En tant que pays concerné, le Mali a invité le Conseil à adopter ce projet de résolution par consensus.  Le Mali est confronté à de nombreux défis qui sont bien reflétés dans ce texte: les attaques terroristes et la dégradation des droits de l’homme, notamment, a souligné la délégation malienne, ajoutant qu’en malgré une telle situation, le pays s’engage à mettre en œuvre tous les traités de droits de l’homme auxquels il est partie.  Le Mali a lancé un appel aux pays amis afin qu’ils honorent les engagements financiers pris à son égard. 

Par une résolution sur l’assistance technique et [le] renforcement des capacités aux fins de l’amélioration de la situation des droits de l’homme en Libye (A/HRC/40/L.6/Rev.1), adoptée sans vote, le Conseil prie la Haute-Commissaire de lui rendre compte de la situation des droits de l’homme en Libye à sa session de septembre 2019, dans le cadre d’un dialogue auquel participera le Représentant spécial du Secrétaire général pour la Libye, et de lui présenter en mars 2020 un rapport qui portera également sur l’assistance technique et le renforcement des capacités apportés afin d’aider le Gouvernement d’entente nationale à prévenir les violations des droits de l’homme et amener les responsables à rendre compte de leurs actes.

Par cette résolution, le Conseil se félicite que le Gouvernement d’entente nationale se soit engagé à améliorer la situation des droits de l’homme en Libye et ait continué de coopérer avec le Conseil et ses mécanismes; il se félicite aussi que le Gouvernement d’entente nationale ait renouvelé son invitation à la Haute-Commissaire de se rendre en Libye ainsi que son invitation permanente à tous les titulaires de mandat au titre des procédures spéciales.  Le Conseil prend note avec satisfaction de la réunion entre le Président du Conseil de la Présidence, M. Fayez Serraj, et le Commandant de l’Armée nationale libyenne, Khalifa Haftar, accueillie à Abou Dhabi le 27 février 2019 par le Représentant spécial du Secrétaire général, sur la nécessité de clore la phase de transition en Libye par la tenue d’élections générales. 
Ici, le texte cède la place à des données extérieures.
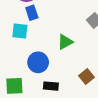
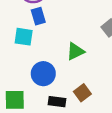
brown square: (87, 76) -> (82, 93), moved

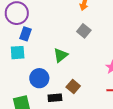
blue rectangle: (38, 16) -> (25, 34), turned 48

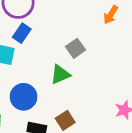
gray square: (84, 31) -> (75, 48), moved

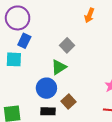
blue circle: (24, 97) -> (46, 88), moved

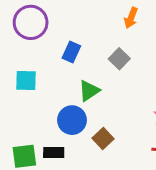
blue rectangle: (24, 41) -> (71, 52), moved
gray square: (67, 45) -> (119, 59), moved
black rectangle: (48, 111) -> (54, 153), moved

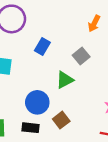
green triangle: (89, 91) -> (65, 80), moved
black rectangle: (54, 153) -> (31, 128), moved

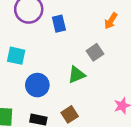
blue rectangle: (42, 46) -> (59, 24), moved, turned -49
blue circle: (37, 102) -> (37, 85), moved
Le Conseil prend note avec inquiétude de la situation humanitaire en Libye, tout en saluant les efforts que le Gouvernement d’entente nationale accomplit pour l’améliorer.  Il souligne, d’autre part, qu’il importe d’apporter à la question des migrants en situation irrégulière en Libye une solution qui bénéficie à tous; et qu’il faut coordonner les efforts pour traiter les causes profondes des migrations irrégulières, pour empêcher l’exploitation des migrants en situation irrégulière par des passeurs, des trafiquants et des groupes terroristes.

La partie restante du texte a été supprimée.